◆ TASK DESCRIPTION ◆
The entries below are to be transcribed in full, without their images.

◆ ENTRIES SHOWN ◆

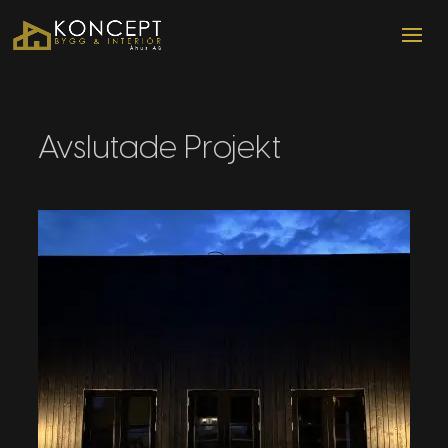
Avslutade Projekt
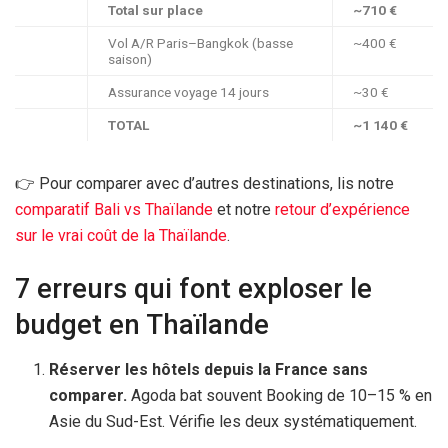
Total sur place
~
710 €
Vol A/R Paris–Bangkok (basse
~
400 €
saison)
Assurance voyage
14 jours
~
30 €
TOTAL
~
1 140 €
👉 Pour comparer avec d’autres destinations, lis notre
comparatif Bali vs Thaïlande
et notre
retour d’expérience
sur le vrai coût de la Thaïlande
.
7 erreurs qui font exploser le
budget en Thaïlande
Réserver les hôtels depuis la France sans
comparer.
Agoda bat souvent Booking de 10–15 % en
Asie du Sud-Est. Vérifie les deux systématiquement.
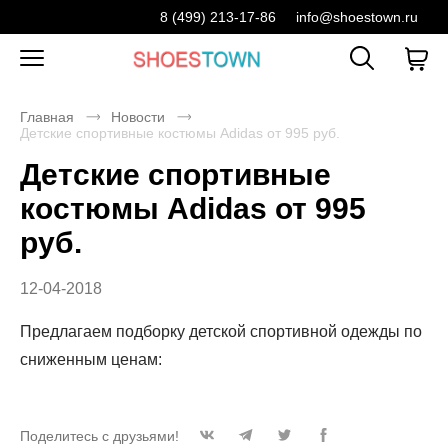
8 (499) 213-17-86
info@shoestown.ru
Главная
Новости
Детские спортивные костюмы Adidas от 995 руб.
Детские спортивные
костюмы Adidas от 995
руб.
12-04-2018
Предлагаем подборку детской спортивной одежды по
сниженным ценам:
Поделитесь с друзьями!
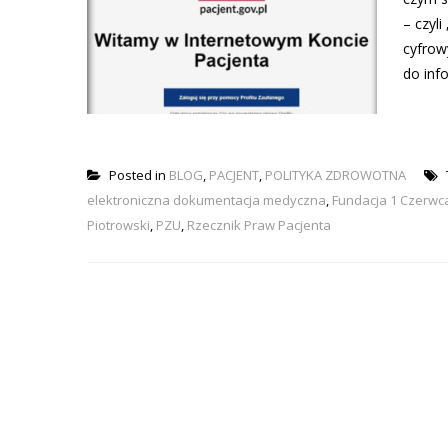
– czyl
cyfrow
do inf
Posted in
BLOG
,
PACJENT
,
POLITYKA ZDROWOTNA
elektroniczna dokumentacja medyczna
,
Fundacja 1 Czerwc
Piotrowski
,
PZU
,
Rzecznik Praw Pacjenta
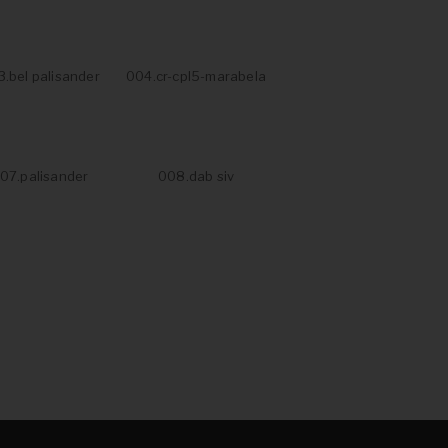
.bel palisander
004.cr-cpl5-marabela
07.palisander
008.dab siv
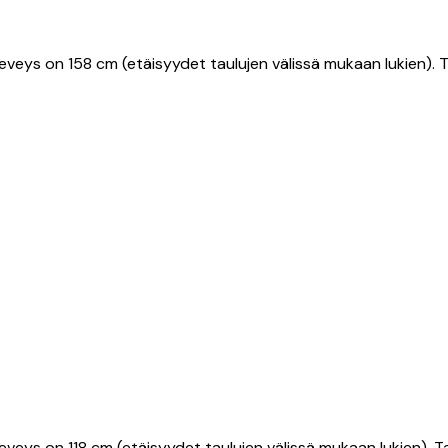
o leveys on 158 cm (etäisyydet taulujen välissä mukaan lukien).
o leveys on 118 cm (etäisyydet taulujen välissä mukaan lukien)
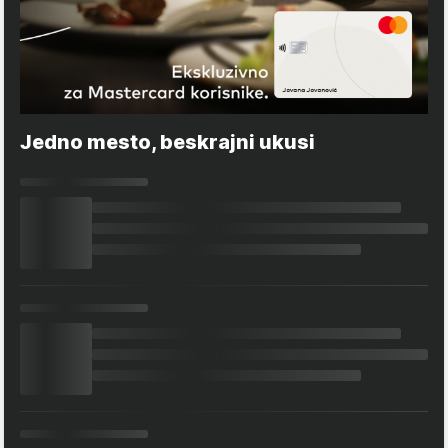
Jedno mesto, beskrajni ukusi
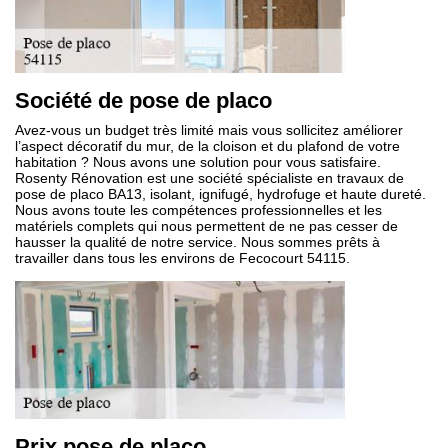
Société de pose de placo
Avez-vous un budget très limité mais vous sollicitez améliorer
l’aspect décoratif du mur, de la cloison et du plafond de votre
habitation ? Nous avons une solution pour vous satisfaire.
Rosenty Rénovation est une société spécialiste en travaux de
pose de placo BA13, isolant, ignifugé, hydrofuge et haute dureté.
Nous avons toute les compétences professionnelles et les
matériels complets qui nous permettent de ne pas cesser de
hausser la qualité de notre service. Nous sommes prêts à
travailler dans tous les environs de Fecocourt 54115.
Prix pose de placo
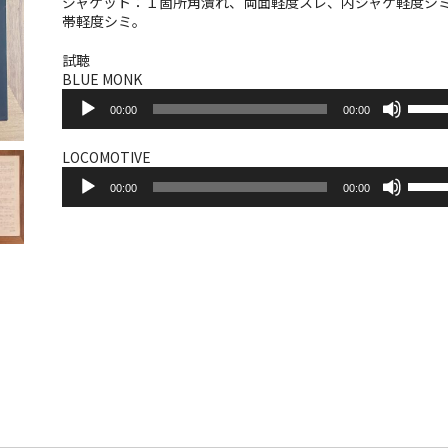
ジャケット：１箇所角潰れ、両面軽度スレ、内ジャケ軽度シ
帯軽度シミ。
試聴
BLUE MONK
音
ボ
00:00
00:00
声
リ
プ
ュ
レ
ー
LOCOMOTIVE
ー
音
ム
ボ
ヤ
00:00
00:00
声
調
リ
ー
プ
節
ュ
レ
に
ー
ー
は
ム
ヤ
上
調
ー
下
節
矢
に
印
は
キ
上
ー
下
を
矢
使
印
っ
キ
て
ー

◆ RESULT FOR THIS TASK ◆
Avslutade Projekt
Total sur place
~
710 €
Vol A/R Paris–Bangkok (basse
~
400 €
saison)
Assurance voyage
14 jours
~
30 €
TOTAL
~
1 140 €
👉 Pour comparer avec d’autres destinations, lis notre
comparatif Bali vs Thaïlande
et notre
retour d’expérience
sur le vrai coût de la Thaïlande
.
7 erreurs qui font exploser le
budget en Thaïlande
Réserver les hôtels depuis la France sans
comparer.
Agoda bat souvent Booking de 10–15 % en
Asie du Sud-Est. Vérifie les deux systématiquement.
8 (499) 213-17-86
info@shoestown.ru
Главная
Новости
Детские спортивные костюмы Adidas от 995 руб.
Детские спортивные
костюмы Adidas от 995
руб.
12-04-2018
Предлагаем подборку детской спортивной одежды по
сниженным ценам:
Поделитесь с друзьями!
– czyl
cyfrow
do inf
Posted in
BLOG
,
PACJENT
,
POLITYKA ZDROWOTNA
elektroniczna dokumentacja medyczna
,
Fundacja 1 Czerwc
Piotrowski
,
PZU
,
Rzecznik Praw Pacjenta
.bel palisander
004.cr-cpl5-marabela
07.palisander
008.dab siv
o leveys on 158 cm (etäisyydet taulujen välissä mukaan lukien).
o leveys on 118 cm (etäisyydet taulujen välissä mukaan lukien)
Jedno mesto, beskrajni ukusi
Société de pose de placo
Avez-vous un budget très limité mais vous sollicitez améliorer
l’aspect décoratif du mur, de la cloison et du plafond de votre
habitation ? Nous avons une solution pour vous satisfaire.
Rosenty Rénovation est une société spécialiste en travaux de
pose de placo BA13, isolant, ignifugé, hydrofuge et haute dureté.
Nous avons toute les compétences professionnelles et les
matériels complets qui nous permettent de ne pas cesser de
hausser la qualité de notre service. Nous sommes prêts à
travailler dans tous les environs de Fecocourt 54115.
Prix pose de placo
ジャケット：１箇所角潰れ、両面軽度スレ、内ジャケ軽度シ
帯軽度シミ。
試聴
BLUE MONK
音
ボ
00:00
00:00
声
リ
プ
ュ
レ
ー
LOCOMOTIVE
ー
音
ム
ボ
ヤ
00:00
00:00
声
調
リ
ー
プ
節
ュ
レ
に
ー
ー
は
ム
ヤ
上
調
ー
下
節
矢
に
印
は
キ
上
ー
下
を
矢
使
印
っ
キ
て
ー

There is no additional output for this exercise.